Would you write out every entry exactly, but without the pictures?

- **Saved data entries**
********************

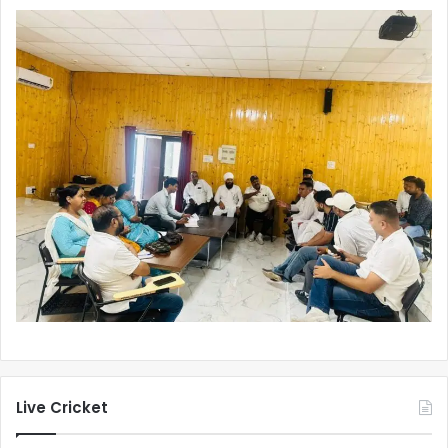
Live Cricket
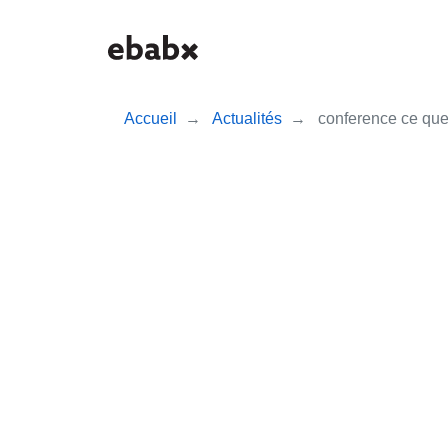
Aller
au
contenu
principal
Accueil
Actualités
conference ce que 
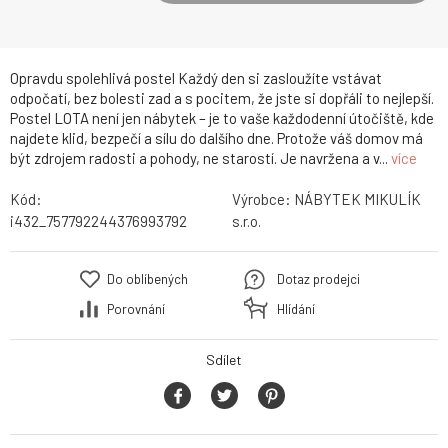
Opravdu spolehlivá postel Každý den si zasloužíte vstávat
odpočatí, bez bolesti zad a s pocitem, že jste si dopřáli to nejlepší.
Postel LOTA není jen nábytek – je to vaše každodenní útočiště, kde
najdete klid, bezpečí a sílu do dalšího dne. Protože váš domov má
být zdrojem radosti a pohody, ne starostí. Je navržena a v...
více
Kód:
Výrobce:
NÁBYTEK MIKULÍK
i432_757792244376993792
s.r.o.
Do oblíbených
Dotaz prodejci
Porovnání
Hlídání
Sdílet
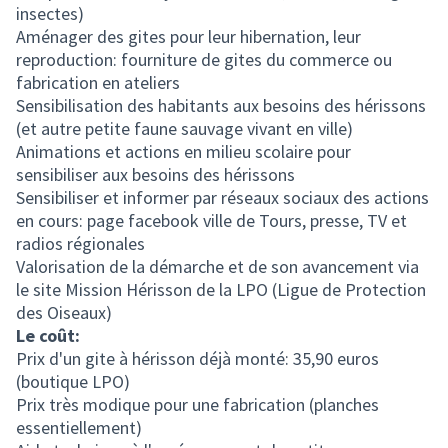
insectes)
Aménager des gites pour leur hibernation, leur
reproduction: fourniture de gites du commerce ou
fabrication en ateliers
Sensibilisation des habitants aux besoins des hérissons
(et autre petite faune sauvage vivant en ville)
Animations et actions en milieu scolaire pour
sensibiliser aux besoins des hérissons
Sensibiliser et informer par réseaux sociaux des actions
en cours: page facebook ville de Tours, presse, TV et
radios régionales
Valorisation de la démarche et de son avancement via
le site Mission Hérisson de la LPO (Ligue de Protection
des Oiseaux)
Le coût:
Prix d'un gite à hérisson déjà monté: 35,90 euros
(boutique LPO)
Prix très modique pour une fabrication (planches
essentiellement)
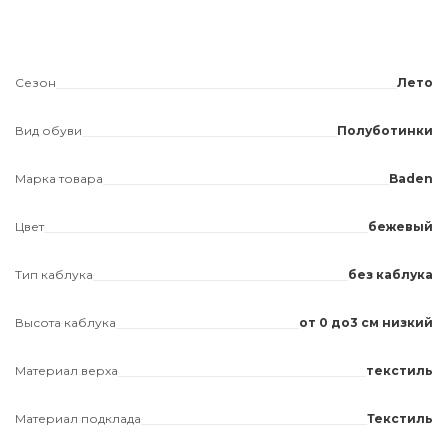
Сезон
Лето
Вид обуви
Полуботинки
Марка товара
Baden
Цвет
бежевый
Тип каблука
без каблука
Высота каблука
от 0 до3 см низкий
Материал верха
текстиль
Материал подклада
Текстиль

********************

- **ANSWER BOX**
Live Cricket
Aller
au
contenu
principal
Accueil
Actualités
conference ce que 
Opravdu spolehlivá postel Každý den si zasloužíte vstávat
odpočatí, bez bolesti zad a s pocitem, že jste si dopřáli to nejlepší.
Postel LOTA není jen nábytek – je to vaše každodenní útočiště, kde
najdete klid, bezpečí a sílu do dalšího dne. Protože váš domov má
být zdrojem radosti a pohody, ne starostí. Je navržena a v...
více
Kód:
Výrobce:
NÁBYTEK MIKULÍK
i432_757792244376993792
s.r.o.
Do oblíbených
Dotaz prodejci
Porovnání
Hlídání
Sdílet
insectes)
Aménager des gites pour leur hibernation, leur
reproduction: fourniture de gites du commerce ou
fabrication en ateliers
Sensibilisation des habitants aux besoins des hérissons
(et autre petite faune sauvage vivant en ville)
Animations et actions en milieu scolaire pour
sensibiliser aux besoins des hérissons
Sensibiliser et informer par réseaux sociaux des actions
en cours: page facebook ville de Tours, presse, TV et
radios régionales
Valorisation de la démarche et de son avancement via
le site Mission Hérisson de la LPO (Ligue de Protection
des Oiseaux)
Le coût:
Prix d'un gite à hérisson déjà monté: 35,90 euros
(boutique LPO)
Prix très modique pour une fabrication (planches
essentiellement)
Сезон
Лето
Вид обуви
Полуботинки
Марка товара
Baden
Цвет
бежевый
Тип каблука
без каблука
Высота каблука
от 0 до3 см низкий
Материал верха
текстиль
Материал подклада
Текстиль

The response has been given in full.